In brief, a police officer named Mr. Farooq was initially allotted a plot from the Foundation, which he subsequently sold at a profitable rate. He later requested the Foundation for another plot. During a meeting of the Foundation’s directors, in which Mr. Farooq was present as the managing director, the allotment was instantly approved, and a second plot was granted to the police officer. He then sold this plot with a profit of approximately ten times its value. A case was filed by a petitioner, who had no financial interest in the matter, in the larger interest of the public.

The Court held that the law permits the Foundation to allot only one plot to a police officer throughout Pakistan, expressly prohibiting the allocation of a second plot to any officer. In this case, the officer was granted a second plot, and that too at a highly subsidized rate, while the officer himself had a significant role in the approval process. The Court deemed this case to involve a highly important matter of public interest.
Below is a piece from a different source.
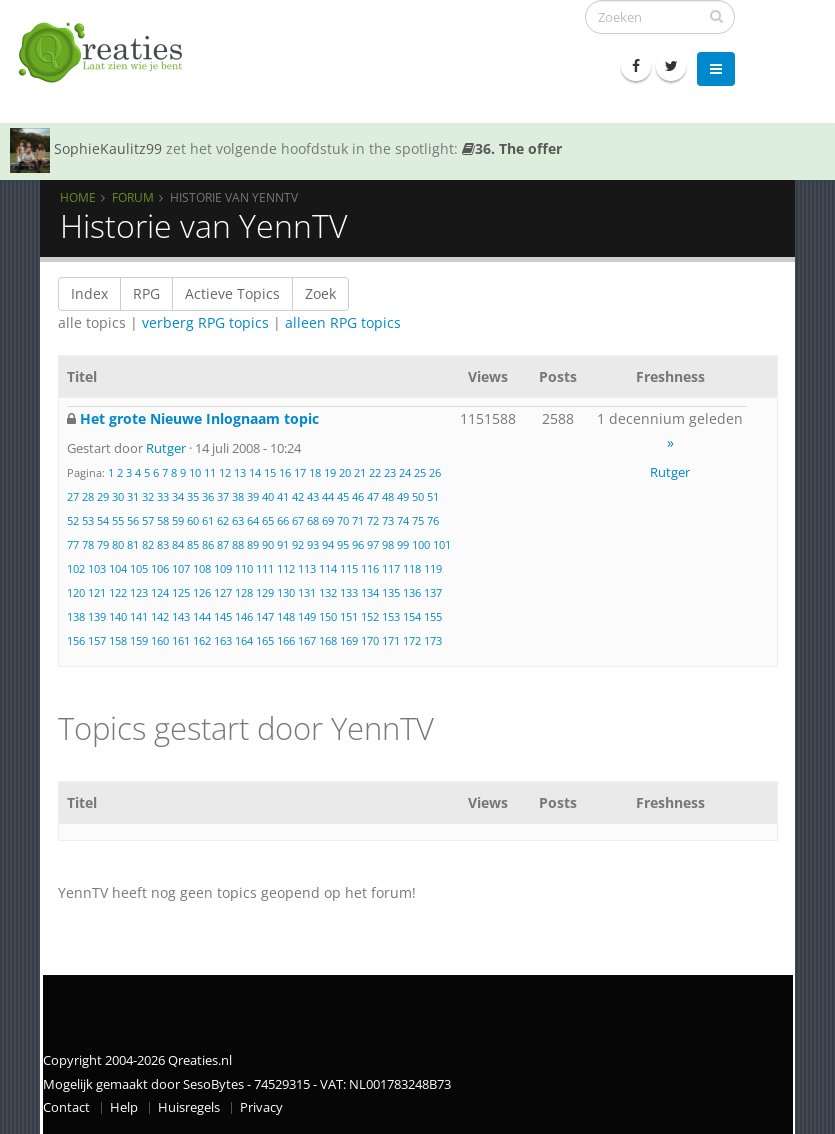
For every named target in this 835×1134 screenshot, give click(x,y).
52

Initially, an objection was raised regarding the maintainability of the petition, suggesting that the petitioner should have approached the High Court through an Intra Court Appeal before seeking relief from the Supreme Court. However, the Court found this objection untenable based on the jurisprudence developed by the Court, asserting that the Constitutional powers of the Court take precedence over powers conferred by law. The Court noted certain exceptions in the Law Reforms Ordinance, 1972, which empower the High Courts to hear appeals against the orders of a single judge through a panel of two judges. Additionally, when a matter pertains to a question of public importance, the Court has the authority to consider a petition directly under Article 185 of the Constitution. The Court emphasized that the right to appeal in the Supreme Court is a constitutional right and cannot be nullified by ordinary law. Thus, the Court rejected the respondents’ objection.